In the moments after Angela Bougher gave birth last winter, she and her husband, a suburban Chicago pastor, were eager to hold their new baby girl.
But as Bougher was being treated in the delivery room, the couple contends, a nurse picked up the infant to administer a vitamin K shot, a common practice in maternity wards across the country to help a baby’s blood-clotting ability in case of emergency.
The Boughers said they are not “anti-vaxxers” or against any procedure they believe to be medically necessary, but they didn’t think the shot was in that category. They had agreed to sign a waiver confirming their wishes that the new baby — their fifth child — not receive vitamin K, based on their beliefs that God’s creation isn’t automatically deficient or flawed at birth.

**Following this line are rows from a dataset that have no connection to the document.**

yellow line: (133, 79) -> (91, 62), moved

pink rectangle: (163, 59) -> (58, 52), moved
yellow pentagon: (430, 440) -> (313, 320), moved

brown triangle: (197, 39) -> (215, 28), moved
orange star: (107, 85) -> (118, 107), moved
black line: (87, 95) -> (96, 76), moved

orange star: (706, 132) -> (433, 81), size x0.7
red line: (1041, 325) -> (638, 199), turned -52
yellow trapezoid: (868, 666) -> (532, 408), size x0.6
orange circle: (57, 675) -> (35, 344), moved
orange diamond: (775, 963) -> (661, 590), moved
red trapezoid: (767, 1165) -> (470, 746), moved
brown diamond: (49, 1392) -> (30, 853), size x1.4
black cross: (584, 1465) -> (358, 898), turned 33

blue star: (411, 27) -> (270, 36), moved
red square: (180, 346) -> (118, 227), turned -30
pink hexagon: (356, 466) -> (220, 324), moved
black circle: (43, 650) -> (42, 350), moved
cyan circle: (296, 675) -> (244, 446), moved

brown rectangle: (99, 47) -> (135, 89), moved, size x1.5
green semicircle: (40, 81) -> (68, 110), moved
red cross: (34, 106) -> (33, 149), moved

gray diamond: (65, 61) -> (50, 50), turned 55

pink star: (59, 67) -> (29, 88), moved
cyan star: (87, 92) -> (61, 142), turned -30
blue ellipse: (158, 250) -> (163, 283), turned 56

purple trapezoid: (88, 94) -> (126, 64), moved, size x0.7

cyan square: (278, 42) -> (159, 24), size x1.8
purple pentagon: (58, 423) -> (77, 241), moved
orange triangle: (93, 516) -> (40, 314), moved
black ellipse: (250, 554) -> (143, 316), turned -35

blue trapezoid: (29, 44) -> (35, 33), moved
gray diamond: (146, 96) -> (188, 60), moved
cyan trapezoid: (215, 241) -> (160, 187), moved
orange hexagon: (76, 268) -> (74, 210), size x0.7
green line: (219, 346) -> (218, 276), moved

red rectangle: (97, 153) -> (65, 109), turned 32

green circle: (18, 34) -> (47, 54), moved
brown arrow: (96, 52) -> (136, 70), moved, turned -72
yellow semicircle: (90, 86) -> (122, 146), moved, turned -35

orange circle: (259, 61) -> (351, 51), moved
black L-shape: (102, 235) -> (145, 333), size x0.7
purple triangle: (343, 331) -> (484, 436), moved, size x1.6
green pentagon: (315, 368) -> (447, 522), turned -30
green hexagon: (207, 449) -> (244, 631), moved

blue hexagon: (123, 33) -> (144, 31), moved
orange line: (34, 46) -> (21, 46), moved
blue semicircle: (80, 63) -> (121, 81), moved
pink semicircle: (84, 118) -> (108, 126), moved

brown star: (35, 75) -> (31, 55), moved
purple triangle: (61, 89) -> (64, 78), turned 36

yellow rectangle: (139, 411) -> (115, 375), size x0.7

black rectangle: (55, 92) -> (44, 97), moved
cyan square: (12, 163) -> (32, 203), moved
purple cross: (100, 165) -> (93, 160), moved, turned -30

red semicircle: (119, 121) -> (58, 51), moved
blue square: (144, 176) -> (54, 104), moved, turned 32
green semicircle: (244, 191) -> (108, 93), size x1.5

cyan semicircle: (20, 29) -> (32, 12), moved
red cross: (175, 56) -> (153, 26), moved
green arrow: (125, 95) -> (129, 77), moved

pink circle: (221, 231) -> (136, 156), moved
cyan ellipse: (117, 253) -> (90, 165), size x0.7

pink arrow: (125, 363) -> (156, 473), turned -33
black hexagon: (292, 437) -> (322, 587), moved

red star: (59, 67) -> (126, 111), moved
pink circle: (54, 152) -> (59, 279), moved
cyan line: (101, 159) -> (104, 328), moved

But instead of offering them a form, the Boughers allege, the nurse announced she was reporting the couple to the Illinois Department of Children and Family Services and left the room with the newborn. It would be about 12 hours before they got the child back, the couple said.
“I honestly could not understand what was going on,” Angela Bougher said through tears in a recent interview. “I was in total shock. I’ve never not had my baby right away.”
The episode was the result of a controversial DCFS policy that classified parents’ refusal of their newborn’s vitamin K shot as medical neglect, a move that thrust the agency into a contentious debate over the rights of parents to make decisions about their children’s care. The policy was rescinded a year ago as agency leaders sought to ensure that DCFS wasn’t “overstepping the boundaries” of state law and determined the shots should not be classified as medically necessary.